Sean McVeigh said it was a “community competition”.
“We have hosted it every year since Joe died and we only host it on the grounds that Joe’s grandchildren, wife Annie and daughter Aine are members of the club,” he said.
“Joe literally lived 10 yards from the club in his Beechview Park home and the club has a strong connection with him because of his family and involvement in the local community.”
He said he would “wait and see” whether or not the club’s funding was affected but said the competition would continue.
“We are very happy with our association with the competition and, as for Nelson McCausland’s comments, I would view them in the wider DUP context of continuing antagonism towards the GAA,” he said.

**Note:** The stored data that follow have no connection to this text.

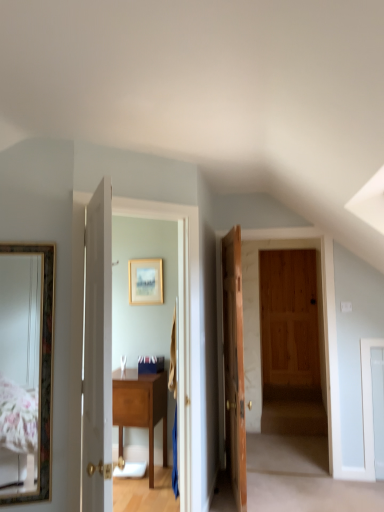 Question: Considering the positions of wooden door at center, arranged as the first door when viewed from the right, and gold-framed picture at center in the image, is wooden door at center, arranged as the first door when viewed from the right, taller or shorter than gold-framed picture at center?

Choices:
 (A) short
 (B) tall

Answer: (B)

Question: Looking at the image, does wooden door at center, which appears as the second door when viewed from the front, seem bigger or smaller compared to gold-framed picture at center?

Choices:
 (A) big
 (B) small

Answer: (A)

Question: Which of these objects is positioned closest to the gold-framed picture at center?

Choices:
 (A) wooden table at center
 (B) gold-framed mirror at left
 (C) white wooden door at center, positioned as the 2th door in right-to-left order
 (D) wooden door at center, which ranks as the second door in left-to-right order

Answer: (D)

Question: Which object is positioned farthest from the white wooden door at center, which is counted as the 1th door, starting from the front?

Choices:
 (A) wooden table at center
 (B) gold-framed picture at center
 (C) wooden door at center, which ranks as the second door in left-to-right order
 (D) gold-framed mirror at left

Answer: (B)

Sinn Fein assembly member Barry McElduff, who chairs the assembly’s culture, arts and leisure committee, yesterday criticised the minister.
“Nelson McCausland is not the minister for some cultures or some sports. He has a responsibility to respect all cultures, traditions and sports,” Mr McElduff said.

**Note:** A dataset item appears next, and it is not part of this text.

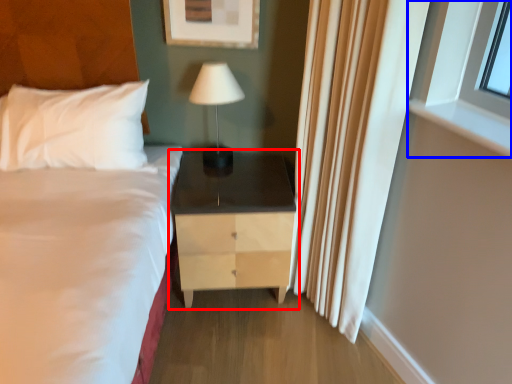 Question: Which of the following is the farthest to the observer, nightstand (highlighted by a red box) or window (highlighted by a blue box)?

Choices:
 (A) nightstand
 (B) window

Answer: (A)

“Since taking Office three months ago Nelson McCausland has went out of his way to cause offence to the nationalist community.
“He has refused to enter a catholic church, he has failed to bring forward a strategy for the development of the Irish language, despite coming under severe pressure from the Council of Europe and the British Government. Alongside this his department sent out personal invites to Orange fest and he took part in sectarian parades through nationalist districts in Belfast.
“The latest chapter in McCaulsland’s bigots charter is attempts to place pressure on the GAA to rename their sports grounds. Is it little wonder the nationalist community have no faith in him as a Minister. Sinn Fein will block any attempts by Nelson McCaulsland to implement a sectarian charter within DCAL. Nelson needs to remember that he is not in a DUP administration. He needs to remember that this Executive is jointly headed by Peter Robinson and Martin McGuinness.”
The only sporting organisation in the Six Counties believed to be named after a republican paramilitary who died during the conflict is Kevin Lynch’s Hurling Club in Dungiven, Co Derry.
A spokesman said the club’s name celebrated the INLA hunger striker’s contribution to sporting success as captain of the All-Ireland-winning Derry under-16 team in 1972.
A number of soccer competitions are named after IRA Volunteers, including the Bobby Sands Memorial Cup held during Feile an Phobail in west Belfast.